One-step Language Modeling
via Continuous Denoising

1KAIST, 2Carnegie Mellon University
Equal advising

TL;DR

We introduce Flow-based Language Model (FLM) and Flow-map Language Models (FMLM), a method that enables one-step parallel text generation through continuous denoising, achieving an 8.3× speedup over existing approaches. FLM outperforms discrete diffusion in both quality and speed.

Abstract

Language models based on discrete diffusion have attracted interest for their potential for faster generation than autoregressive models. In practice, however, they are challenged by a sharp degradation of sample quality in the few-step regime.
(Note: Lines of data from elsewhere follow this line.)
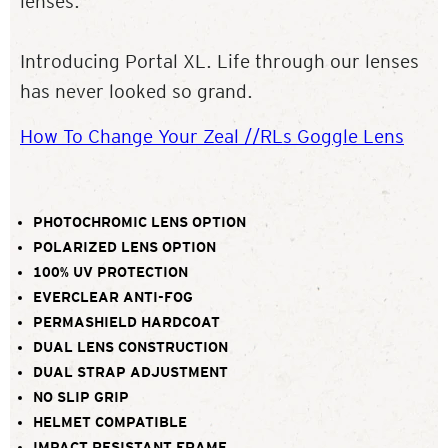
lenses.
Introducing Portal XL. Life through our lenses
has never looked so grand.
How To Change Your Zeal //RLs Goggle Lens
PHOTOCHROMIC LENS OPTION
POLARIZED LENS OPTION
100% UV PROTECTION
EVERCLEAR ANTI-FOG
PERMASHIELD HARDCOAT
DUAL LENS CONSTRUCTION
DUAL STRAP ADJUSTMENT
NO SLIP GRIP
HELMET COMPATIBLE
IMPACT RESISTANT FRAME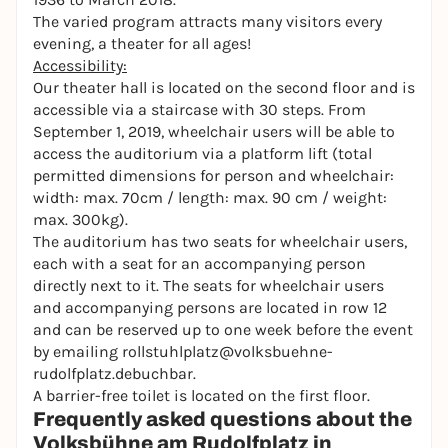
The varied program attracts many visitors every
evening, a theater for all ages!
Accessibility:
Our theater hall is located on the second floor and is
accessible via a staircase with 30 steps. From
September 1, 2019, wheelchair users will be able to
access the auditorium via a platform lift (total
permitted dimensions for person and wheelchair:
width: max. 70cm / length: max. 90 cm / weight:
max. 300kg).
The auditorium has two seats for wheelchair users,
each with a seat for an accompanying person
directly next to it. The seats for wheelchair users
and accompanying persons are located in row 12
and can be reserved up to one week before the event
by emailing
rollstuhlplatz@volksbuehne-
rudolfplatz.debuchbar.
A barrier-free toilet is located on the first floor.
Frequently asked questions about the
Volksbühne am Rudolfplatz in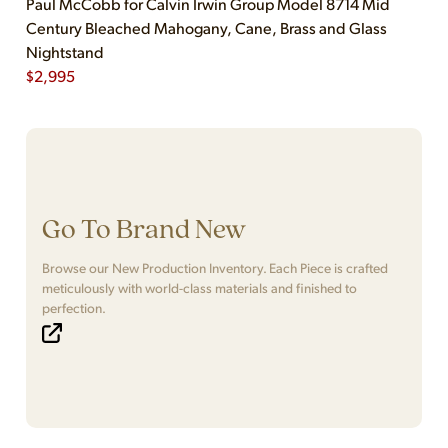
Paul McCobb for Calvin Irwin Group Model 8714 Mid
Century Bleached Mahogany, Cane, Brass and Glass
Nightstand
$
2,995
Go To Brand New
Browse our New Production Inventory. Each Piece is crafted
meticulously with world-class materials and finished to
perfection.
We show that language models leveraging flow-based continuous denoising can outperform discrete diffusion in both quality and speed. By revisiting the fundamentals of flows over discrete modalities, we build Flow-based Language Model (FLM) that performs Euclidean denoising on one-hot token representations. The model is trained to predict clean data via multi-token classification, leveraging a simple time reparameterization that greatly improves training and generation.

By distilling FLM into its associated flow map, we obtain Flow-map Language Model (FMLM) capable of few-step generation. On the LM1B and OWT language datasets, FLM attains generation quality outperforming state-of-the-art discrete diffusion models in many-step (512, 1024) regime. With FMLM, we outperform recent few-step language models across the board, achieving state-of-the-art performance in few-step (1, 2, 4, 8) regime, matching the 8-step quality of distilled discrete diffusion baselines in one-step. Our work calls into question the widely held hypothesis that discrete diffusion processes are necessary for generative modeling over discrete modalities, and paves the way toward accelerated flow-based language modeling at scale.

Flow-based Language Models

FLM applies the benefits of continuous image generation in discrete state spaces by encoding text as one-hot vectors and using flow matching to directly map noise to one-hot data. FLM uses the same multi-token classification objective as discrete diffusion models, but instead of updating the discrete state from one-token to another, FLM gradually denoises all tokens in parallel. This enables FLM to represent a superposition of sequences while also capturing correlations between tokens — a fundamental bottleneck (see below figure) with discrete diffusion models in the few-step regime.

Factorization error in discrete diffusion. A toy dataset with two correlated modes: new-york and san-diego. With many steps, both methods generate valid data. With few steps, discrete diffusion's factorized transitions produce spurious mixtures (new-diego, san-york), while continuous flow remains correct.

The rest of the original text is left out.